Vegetation databases have provided new venues for the exchange of data and have contributed significantly to the advancement of vegetation science. However, methodological problems resulting from the use of data originated from heterogeneous, nonstandardised, nomenclaturaly inconsistent sources hinder their usefulness in addressing research questions. Of these problems, those associated with the use of plant names have received particularly little attention to this date (but see Jansen & Dengler 2010). Synonyms are of particular importance since they are widespread in vegetation lists, will grossly overestimate biodiversity (Isaac, Mallet & Mace 2004), and contribute to the inaccurate delimitation of species distribution ranges (Jansen & Dengler 2010). Standardisation of taxonomic names in plant databases that expand over broad geographical areas (supranational or even continental scales) can be a conflictive task. The use of a widely accessible working nomenclatural authority list for plant species names such as The Plant List can be useful as a standard to address the problem of redundancy in plant names that is generated by the presence of synonyms in various vegetation databases (Kalwij 2012). Yet, taxonomic standardisation can be quite time-consuming when compiling a large number of taxa names.

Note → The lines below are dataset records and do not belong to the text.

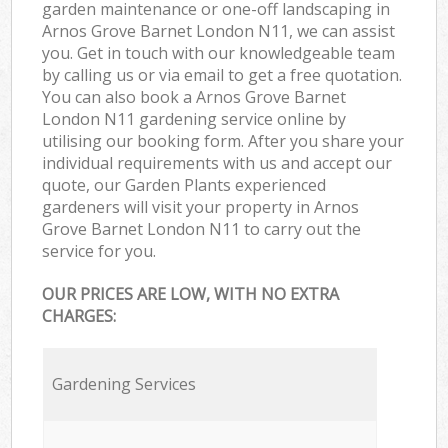
garden maintenance or one-off landscaping in
Arnos Grove Barnet London N11, we can assist
you. Get in touch with our knowledgeable team
by calling us or via email to get a free quotation.
You can also book a Arnos Grove Barnet
London N11 gardening service online by
utilising our booking form. After you share your
individual requirements with us and accept our
quote, our Garden Plants experienced
gardeners will visit your property in Arnos
Grove Barnet London N11 to carry out the
service for you.
OUR PRICES ARE LOW, WITH NO EXTRA
CHARGES:
Gardening Services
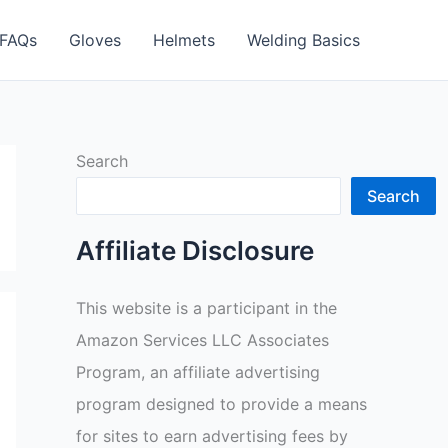
FAQs
Gloves
Helmets
Welding Basics
Search
Search
Affiliate Disclosure
This website is a participant in the
Amazon Services LLC Associates
Program, an affiliate advertising
program designed to provide a means
for sites to earn advertising fees by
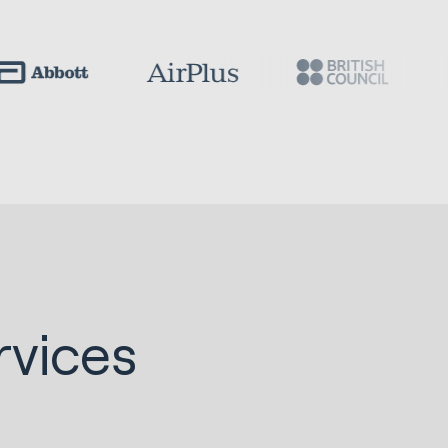
vices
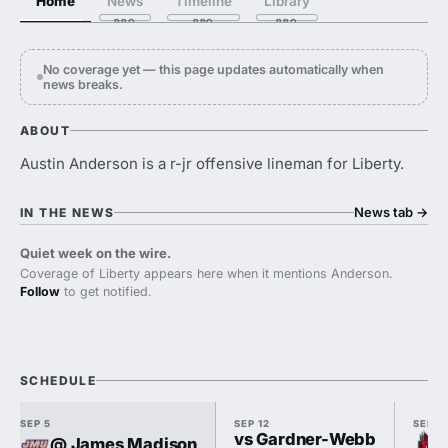
Home
News
Timeline
Library
No coverage yet — this page updates automatically when
news breaks.
ABOUT
Austin Anderson is a r-jr offensive lineman for Liberty.
News tab
→
IN THE NEWS
Quiet week on the wire.
Coverage of Liberty appears here when it mentions Anderson.
Follow
to get notified.
SCHEDULE
SEP 5
SEP 12
SEP 1
vs Gardner-Webb
@ James Madison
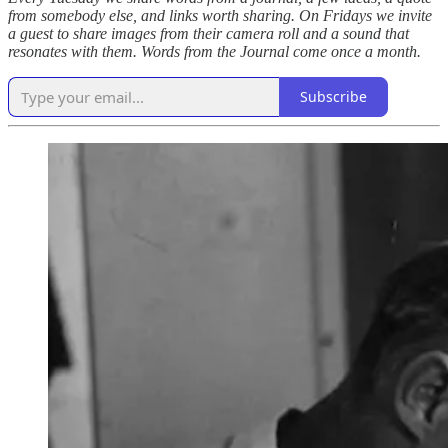
from somebody else, and links worth sharing. On Fridays we invite
a guest to share images from their camera roll and a sound that
resonates with them. Words from the Journal come once a month.
Subscribe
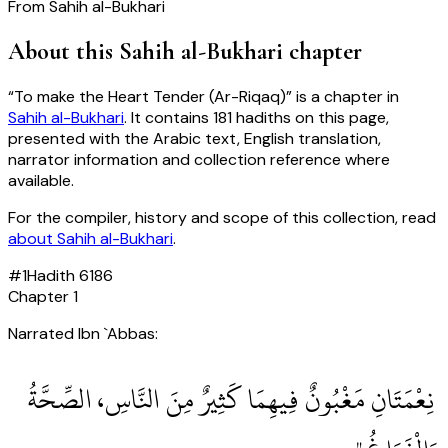
From
Sahih al-Bukhari
About this
Sahih al-Bukhari
chapter
“
To make the Heart Tender (Ar-Riqaq)
” is a chapter in
Sahih al-Bukhari
. It contains
181
hadiths
on this page,
presented with the Arabic text, English translation,
narrator information and collection reference where
available.
For the compiler, history and scope of this collection, read
about
Sahih al-Bukhari
.
#
1
Hadith
6186
Chapter
1
Narrated Ibn `Abbas:
‏ نِعْمَتَانِ مَغْبُونٌ فِيهِمَا كَثِيرٌ مِنَ النَّاسِ، الصِّحَّةُ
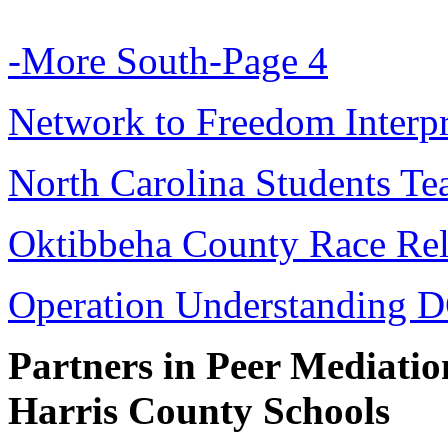
-More South-Page 4
Network to Freedom Interpr
North Carolina Students T
Oktibbeha County Race Rel
Operation Understanding 
Partners in Peer Mediatio
Harris County Schools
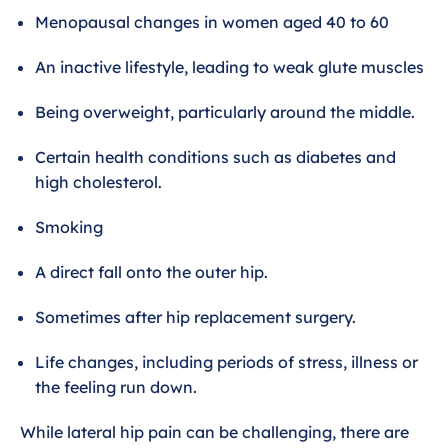
Menopausal changes in women aged 40 to 60
An inactive lifestyle, leading to weak glute muscles
Being overweight, particularly around the middle.
Certain health conditions such as diabetes and
high cholesterol.
Smoking
A direct fall onto the outer hip.
Sometimes after hip replacement surgery.
Life changes, including periods of stress, illness or
the feeling run down.
While lateral hip pain can be challenging, there are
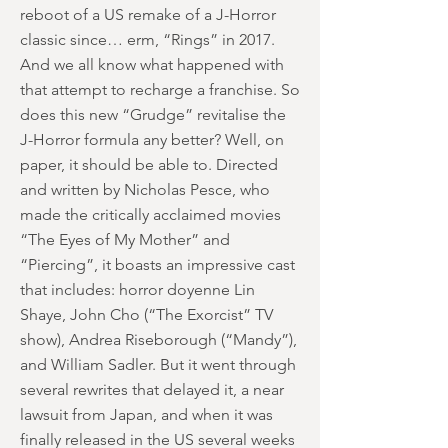
reboot of a US remake of a J-Horror
classic since… erm, “Rings” in 2017.
And we all know what happened with
that attempt to recharge a franchise. So
does this new “Grudge” revitalise the
J-Horror formula any better? Well, on
paper, it should be able to. Directed
and written by Nicholas Pesce, who
made the critically acclaimed movies
“The Eyes of My Mother” and
“Piercing”, it boasts an impressive cast
that includes: horror doyenne Lin
Shaye, John Cho (“The Exorcist” TV
show), Andrea Riseborough (“Mandy”),
and William Sadler. But it went through
several rewrites that delayed it, a near
lawsuit from Japan, and when it was
finally released in the US several weeks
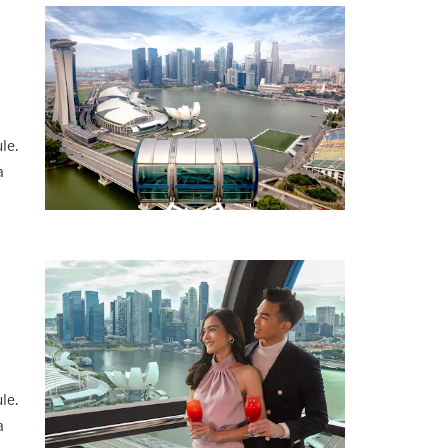
le.
a
le.
a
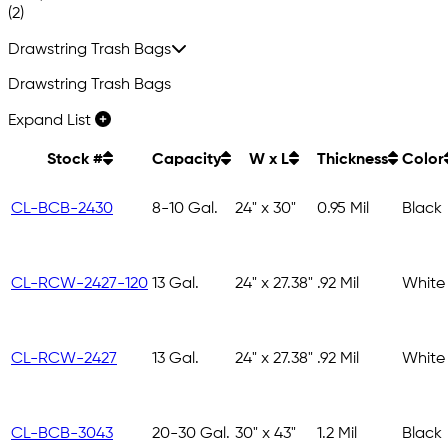
(2)
Drawstring Trash Bags
Drawstring Trash Bags
Expand List
Stock #
Capacity
W x L
Thickness
Color
CL-BCB-2430
8-10 Gal.
24" x 30"
0.95 Mil
Black
CL-RCW-2427-120
13 Gal.
24" x 27.38"
.92 Mil
White
CL-RCW-2427
13 Gal.
24" x 27.38"
.92 Mil
White
CL-BCB-3043
20-30 Gal.
30" x 43"
1.2 Mil
Black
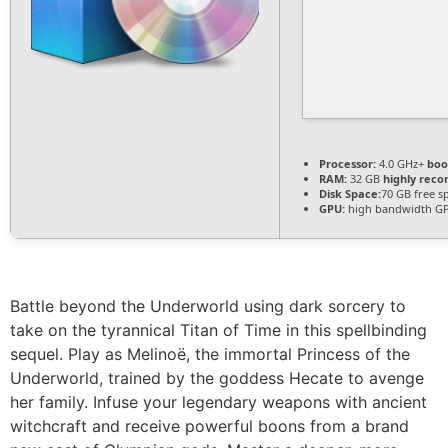
Processor:
4.0 GHz+
boo
RAM:
32 GB
highly re
Disk Space:
70 GB free s
GPU:
high bandwidth G
Battle beyond the Underworld using dark sorcery to
take on the tyrannical Titan of Time in this spellbinding
sequel. Play as Melinoë, the immortal Princess of the
Underworld, trained by the goddess Hecate to avenge
her family. Infuse your legendary weapons with ancient
witchcraft and receive powerful boons from a brand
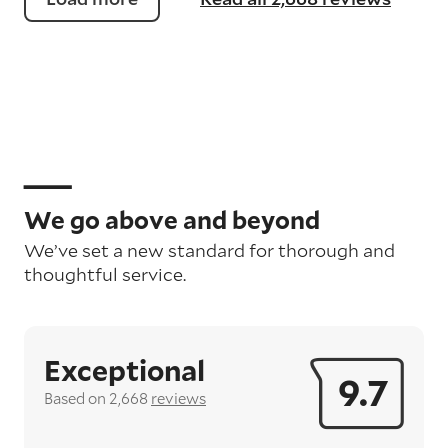
We go above and beyond
We’ve set a new standard for thorough and
thoughtful service.
Exceptional
9.7
Based on 2,668
reviews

Automated workflows such as the one provided by the taxonstand package can ease considerably this task. In addition, this package can help correcting orthographic errors in specific epithets.
This study has been funded by Fundación BBVA as part of the project BIOTREE-NET (BIOCON08_044). Thanks to Jaume Tormo, Neptalí Ramírez-Marcial and Marcelino de la Cruz for testing a beta version of taxonstand, providing insightful comments on its functionality, and suggesting further improvements.